The Aquaculture Stewardship Council is pleased to announce a new milestone with the ASC Feed Standard.
From January 14th, 2023, feed mills can now apply for certification to ASC’s Feed Standard which covers environmental, social and legal requirements for both the feed mill’s own operations and for suppliers of ingredients used in their feed production. ASC certified farms have until January 14th, 2025 (24 months) to switch to ASC compliant feed to continue meeting the ASC Farm Standards.
ASC’s Feed Standard tackles one of the biggest drivers of environmental and social impacts of aquaculture – the manufacturing of feed and its raw materials. More than 70% of aquaculture production (excluding algae) is dependent on feed, and drives major environmental and social impacts of aquaculture. By requiring responsible sourcing for all major feed ingredients, ASC aims to address issues in both the supply chain and at a raw material level. Requirements on reporting of performance will also improve assurances by creating unrivaled transparency throughout the entire aquafeed supply chain, as well as rewarding environmental sustainability and assisting future research into responsible feed.
Feeding The World Through Responsible Feed Sourcing
ASC CEO Chris Ninnes said sourcing aquaculture feed responsibly is necessary for feeding the world’s increasing population, while minimizing impacts on land resources. In 2020, total seafood production reached 213 million tons and provided billions of people an important source of animal protein, according to the FAO’s 2022 SOFIA report.
“Aquaculture provides 58% of this production by weight and 67% by value and the macro-nutrients this provides is an essential and undervalued component of global food security. Fortunately, farmed seafood provides these food security and nutritional benefits with a much lower carbon footprint than protein from terrestrial farmed livestock.
“Increasingly, more fish and invertebrates are fed during their life cycle (in 2020, 63 million MT were fed, compared to non-fed at 24.3 million MT) and this represents an increasing interface between aquaculture and agriculture. Much attention, often negative, is focused on the inclusion of fish meal and fish oil in farmed diets, whilst almost ignoring completely the impacts of terrestrial plant materials that constitute up to 85% of the diets of carnivorous fish.
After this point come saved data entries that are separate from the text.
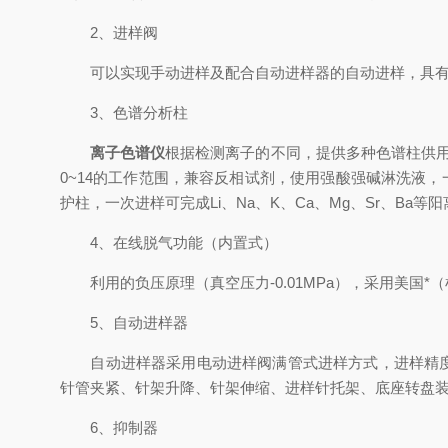
2、进样阀
可以实现手动进样及配合自动进样器的自动进样，具有信号自
3、色谱分析柱
离子色谱仪
根据检测离子的不同，提供多种色谱柱供
0~14的工作范围，兼容反相试剂，使用强酸强碱淋洗液，一
护柱，一次进样可完成Li、Na、K、Ca、Mg、Sr、Ba等
4、在线脱气功能（内置式）
利用的负压原理（真空压力-0.01MPa），采用美国
5、自动进样器
自动进样器采用电动进样阀满管式进样方式，进样精度达
针管夹紧、针架升降、针架伸缩、进样针托架、底座转盘
6、抑制器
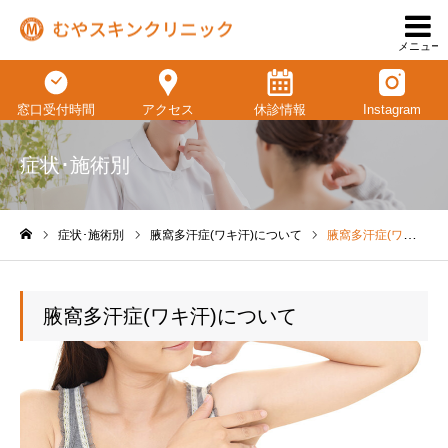
メニュー
窓口受付時間
アクセス
休診情報
Instagram
症状･施術別
症状･施術別
腋窩多汗症(ワキ汗)について
腋窩多汗症(ワキ汗)について
ホーム
腋窩多汗症(ワキ汗)について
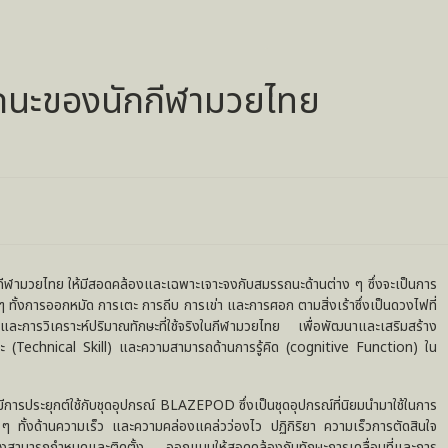
ถนะของนักกีฬามวยไทย
ีสอดคล้องและเฉพาะเจาะจงกับสมรรถนะด้านต่าง ๆ ซึ่งจะเป็นการ
ั้งการออกหมัด การเตะ การถีบ การเข่า และการศอก ตามสิ่งเร้าซึ่งเป็นดวงไฟที่
ละการวิเคราะห์ปริมาณทักษะที่ใช้จริงในกีฬามวยไทย เพื่อพัฒนาและเสริมสร้าง
(Technical Skill) และความสามารถด้านการรู้คิด (cognitive Function) ใน
กับชุดอุปกรณ์ BLAZEPOD ซึ่งเป็นชุดอุปกรณ์ที่นิยมนำมาใช้ในการ
ั้งด้านความเร็ว และความคล่องแคล่วว่องไว ปฏิกิริยา ความเร็วการตัดสินใจ
ามารถกำหนดและติดตั้ง ออกแบบให้สอดคล้องกับทักษะการเคลื่อนที่และการ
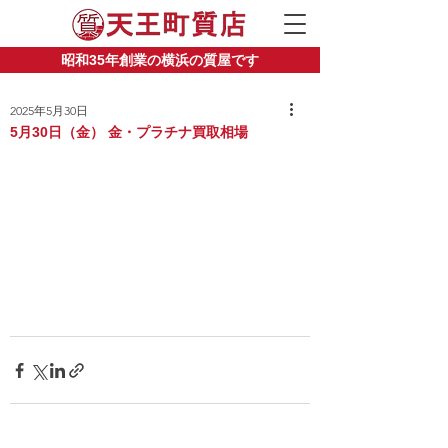
昭和35年創業の横浜の質屋です
2025年5月30日
5月30日（金） 金・プラチナ買取相場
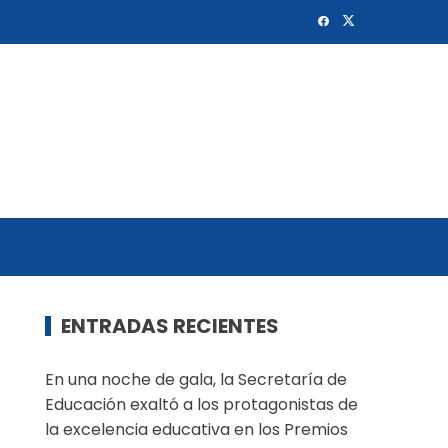
ENTRADAS RECIENTES
En una noche de gala, la Secretaría de
Educación exaltó a los protagonistas de
la excelencia educativa en los Premios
“To farm seafood responsibly demands that the ‘upstream’ impacts associated with the production of feed ingredients be monitored and reduced, with an imperative focus on social responsibility and environmental improvement. This is exactly the role that the new ASC Feed Standard will play by incentivizing these improvements. Given the increasing importance of farmed seafood within global food systems, this has become ever more crucial as the population of the world increases. Ensuring the feed used by this vital sector is sourced responsibly through the holistic approach set out in the ASC Feed Standard is essential to achieving sustainable aquaculture. I am especially proud that the ASC Feed Standard upholds key labor requirements across feed ingredient supply chains and seeks to mitigate and reduce risks of deforestation and land conversion.” Ninnes explained.
Responsible Sourcing of Marine and Terrestrial Ingredients
Certified feed mills must source environmentally responsible marine and terrestrial ingredients. The ASC Feed Standard uses an improvement model for marine ingredients which requires feed mills to source increasingly from responsibly managed fisheries over time. MarinTrust and Marine Stewardship Council (MSC), both full members of the ISEAL Alliance, play a crucial role in this mechanism and form the key steppingstones for improvement.
The model offers a unique opportunity for feed mills to work together with their fish meal and fish oil suppliers to meet the increasing requirements over time. Ultimately, the majority of volume of marine ingredients needs to be derived from MSC fisheries.
For terrestrial plant ingredients such as soy or wheat, feed mills are required to record and report all ingredients that make up over 1% of feed and will need to take steps to ensure they have been responsibly sourced. Similarly, feed mills must also work and commit towards ensuring their supply chains become free from risks of deforestation or land conversion.
Moreover, ASC certified feed mills will have to record and report their energy use and greenhouse gas emissions and work to improve energy efficiency, use of renewables, and water usage.
Social Impacts in the Feed Industry
Feed industry operations contribute to the economic backbone of the local communities in which they are located.
Therefore, another core requirement for feed mills is adhering to social responsibility. This includes fair treatment and wage of employees, respect of indigenous and tribal people’s rights, and ensuring that no child or forced labor exists. The ASC Feed Standard includes many other social and effective management system requirements, including policies, procedures and processes for topics such as the prevention of corruption, bribery, or falsification of documents.
ASC certified feed mills are also required to conduct Due Diligence on their supply chains to assess and mitigate these key social risks.
“We look forward to supporting feed mills who want to work towards ASC certification, as well as helping producers prepare to transition to sourcing ASC certified feed over the next 24 months,” ASC Director of Standards and Science Michiel Fransen said.
“By incentivizing more feed mills to work towards certification to meet the growing demand from ASC certified farms, we ensure that aquafeed and raw ingredients supply are produced responsibly.”